TRÊS EM UM - Eguimar Felício Chaveiro
O VENDEDOR DE BANANA
Antes de lhe agradecer pela companhia neste tempo do mundo - e emendar o dito com a Benedita, devo lhe dizer: eu voltei a ser vendedor de banana, em Trindade. Carrego uma razoável bacia de alumínio na cabeça margeando as calçadas das ruas. Bato a porta com slogan pronto: “A senhora quer comprar banana?”
As donas de casas estão mais apressadas comparando as da minha adolescência; elas estão mais ligadas também aos programas de TV matutinos. Enquanto as da minha adolescência tinham uma sensualidade simples, por isso a banana era uma metáfora de um sonho - daí compreenderem a banana pela saia - essas de agora não gostam de banana. E tem, com a sua razão, raiva do vendedor. Embora, amem comprar, comprar, comprar...Comprar.
Houve uma que, quando lhe mostrei a qualidade da banana que vendia, veio com um envelope me mostrando contas a pagar. Em tom bradante, disse que gosta das grandes redes de supermercado e que teme os vendedores de rua, como eu. Houve outra que me olhou apenas com a porta semi-aberta, protegida de um Pitiburro. Tive medo do semblante dela e do Pitiburro. Talvez o mesmo medo que ela tinha de mim.

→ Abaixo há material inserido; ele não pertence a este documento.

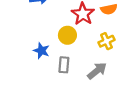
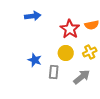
yellow circle: (67, 35) -> (66, 53), moved

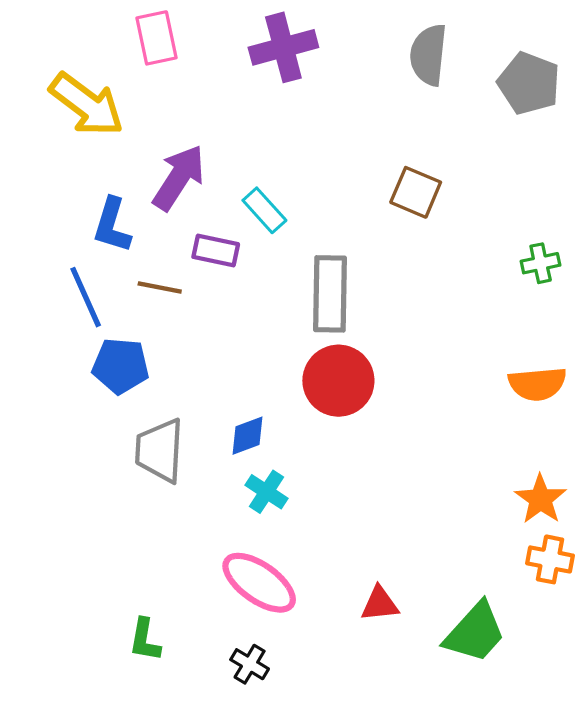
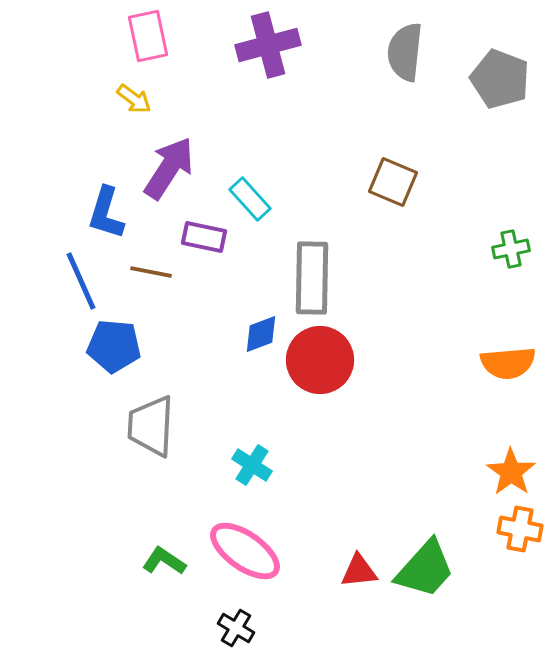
yellow arrow: (87, 105) -> (134, 99), moved, size x0.5
blue diamond: (247, 436) -> (261, 334), moved
green trapezoid: (475, 632) -> (425, 569), moved
green L-shape: (145, 640) -> (164, 561), moved, turned 114

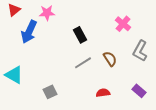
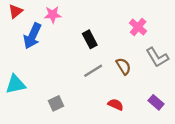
gray L-shape: (140, 51) -> (157, 57), turned -60
cyan triangle: (14, 75) -> (16, 84), turned -42
red semicircle: (103, 93) -> (116, 105), turned 32

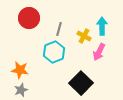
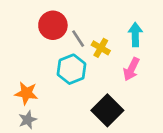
red circle: (29, 18) -> (53, 25), moved
gray line: (59, 29) -> (78, 39), turned -48
yellow cross: (84, 36) -> (101, 48), moved

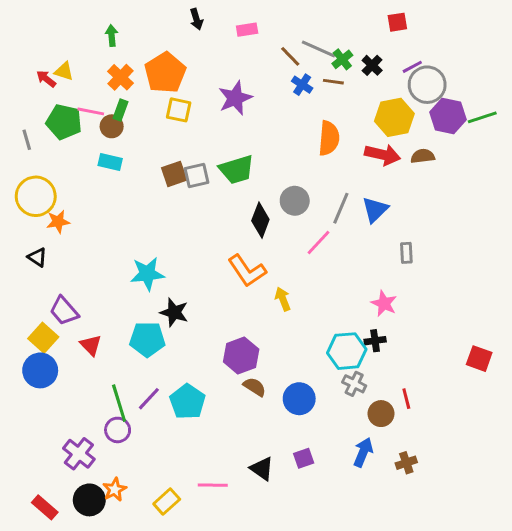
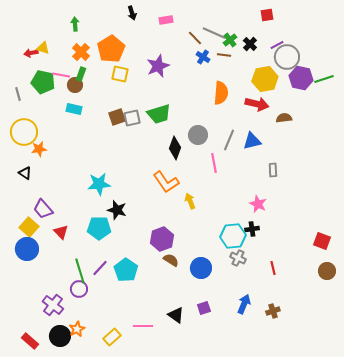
red arrow: (46, 79) -> (31, 53), turned -48
brown semicircle: (423, 156) -> (284, 118), moved
blue triangle: (375, 210) -> (252, 141), turned 30
pink line: (318, 242) -> (214, 163), turned -54
brown circle: (381, 414) -> (327, 271), moved

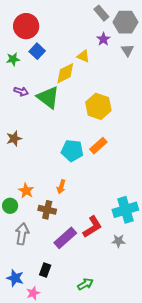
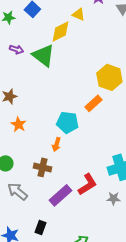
yellow hexagon: (98, 106) -> (109, 77), moved
cyan pentagon: (72, 151) -> (67, 122), moved
orange star: (26, 191) -> (18, 124), moved
gray arrow: (22, 234) -> (17, 191), turned -60

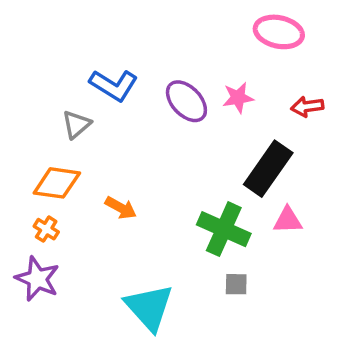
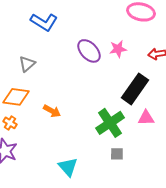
blue L-shape: (114, 85) -> (44, 22), moved
green cross: (224, 229) -> (110, 123), turned 32
cyan triangle: (149, 307) -> (68, 167), size x0.7

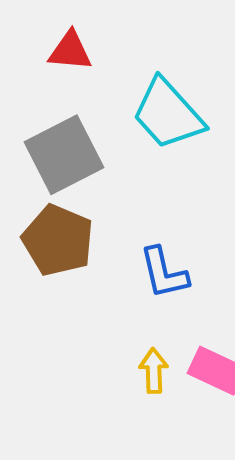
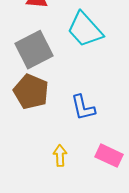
yellow arrow: (154, 371) -> (60, 156), moved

Mas nem tudo está perdido: uma senhora, já velhinha mas terna, andou vagar para o meu lado. Me chamou "meu fiim", disse que não havia dinheiro mas me deu água, café e um baita sorriso. Vou lhes contar. Disse a ela que estava experimentando a mim mesmo, o que fui e o que sou, o que sonho e não deixo nunca de ser, a minha realidade e a minha transcendência. Disse-lhe que vendo banana simbólica, registro de meu enraizamento e logro da minha identidade... Ah, ela riu porque a bacia de banana caiu de minha cabeça. O meu mundo é assim: das bananas.
VOCAÇÃO PARA UMIDADE
Algo interessante no processo de escrita é o que chamo de "exercício de retorno". Porque escrevemos, somos obrigados a ver, perceber e sentir melhor. E ao sentir mais profundamente, dá vontade de escrever.
Eis ai o retorno. A ligação do olho com a caneta tem uma base, um foco e um objetivo: clarear o mundo. E ele (o mundo) se nos aparece retalhado, cortado, possível à experiência e ao pensamento. À experiência dispomos do dote do corpo. É o campo vibrátil. Ao pensamento, há a possibilidade da totalidade, da conexão, da imaginação. O corpo adere - o pensamento inventa. A ligação do pensamento com a experiência pode-se chamar "vivência em compreensão". Ou compreensão da vivência, a verdadeira causa e razão da sabedoria. E tudo é aberto, incompleto e em contínuo processo. E porque há o movimento, há o possível – reino da criação. Como uma lua grávida no centro do véu celestial, em estado de desejo, as palavras nascem com suas danças misteriosas. Ou como a grafia do céu na terra com a sua caneta líquida, que chamamos chuva, escreve-se para fecundar. Tenho profunda vocação para a umidade.
EU MESMO NA INCOMPREENSÃO
Tive enfrentando fortes dores. Gostei muito da experiência, depois de ter, pelo menos por enquanto, vencido a batalha. A dor faz descobrir a relação entre o corpo e as nossas trajetórias; mostra também a fragilidade da consciência descolada da carne como gera um sufoco na razão que não é capaz de governar a casa que lhe sustenta: a carne.
Ademais, o corpo dorido cria uma memória atávica, talvez procurando sentido na infância - e nos induz a fazer aquela perguntinha básica: o que estou fazendo comigo? Ou: o que estou aceitando que façam comigo? Depois vem a síntese: por onde andei sempre fui acompanhado por um sósia em escapatória, que é eu mesmo na incompreensão.
Vou ser sincero: durante o período dorido não cantei a minha prima, nem a vizinha. Fiquei mais silente e indagativo. Fiz o exercício de adentramento, tão importante quando se quer - como é o meu caso - botar na batalha da vida uma bandeira estilística e simbólica; fazer dos símbolos o caminho para a procura da vida. Desatar os nós da ilusão e afirmá-la literariamente.
Fiz acupuntura, quiropraxia, banho prolongado em águas quentes, contorcionismo mental e ginástica por correspondência. Estou revigoradíssimo, o que quer dizer que logo irei cantei a minha prima - e a vizinha.